Von der Abfolge bekamen wir erstmal das aktuelle Album zu hören und zwar von vorne bis hinten und genau in der Reihenfolge, wie auf dem Album. Das mag für den Hörer erstmal etwas langweilig sein und die Künstlerin beraubt sich selbst der Möglichkeit, Varianten für den Live-Einsatz zu zeigen. Aber abwegig finde ich das dennoch nicht, schliesslich hat sie sich ne Menge Gedanken um die Reihenfolge der Songs gemacht. Da wir ja alle sitzen und man daher eh nur wenig sehen kann, kommen wir dadurch in den ungewohnten Genuss, eine aktuelle Platte anzuhören … aber eben in echt und ohne eventuelle Einbußen durch schlechte Pressungen (PJ Harvey Pressungen genießen nicht immer den besten Ruf, was ich persönlich sogar für einzelne Fälle bestätigen kann) und andere technische Wiedergabewidrigkeiten.

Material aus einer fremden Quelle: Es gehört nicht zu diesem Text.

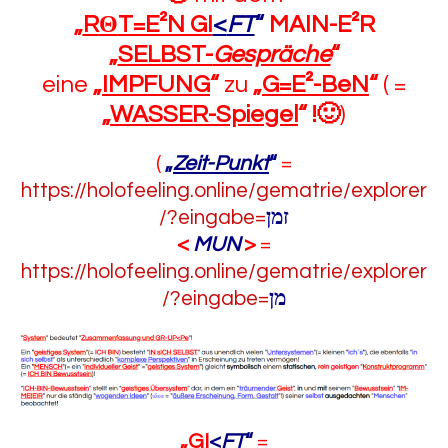
„
R
Θ
T=E²N GI
<
FT
“
MAIN-E²R
„
SELBST-
Gespräche
“
eine
„
IMPFUNG
“
zu
„
G=E²-BeN
“
( =
„
WASSER-Spiegel
“
!🙂
)
(
„
Zeit-Punkt
“
=
https://holofeeling.online/gematrie/explorer
/?eingabe=
זמן
<
MUN
>
=
https://holofeeling.online/gematrie/explorer
/?eingabe=
מן
„
GI
<
FT
“
=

PJ singt erwartungsgemäß oft ohne ein Instrument zu spielen. Den dadurch entstandenen Leerraum versucht sie durch Gymnastikübungen, vorallem permanente ausladende Armbewegungen zu füllen, die man als hübsch, elegant, ästhetisch, vielleicht aber auch als pathetisch, uninspiriert und … naja, lass mal. Das muss man jetzt wirklich nicht kritisieren, wenn man ihr gut gesonnen ist. Ich wollte zwar zwischendurch schon mal nachsehen, ob jetzt doch das Taxi reinfährt, das sie sich herzuwinken versucht oder wurde durch meine eigenen Gedanken an einen Vergleich mit der künstlichen Maria aus Metropolis abgelenkt … aber das wäre gemein und eigentlich auch ungerecht. Trotzdem hätte ich sie lieber still und mit einem Instrument gesehen … hätte ich sie denn überhaupt sehen können, chrchr. Oft ging sie sogar noch in die Hocke oder setzte sich wo hin, denn die hatten ihre Bühne komplett möbliert. Eine angenehme Idee, um von dem metallenen Gestänge wegzukommen, was die Musiker sonst als Untersetzer für ihre Geräte benutzen müssen.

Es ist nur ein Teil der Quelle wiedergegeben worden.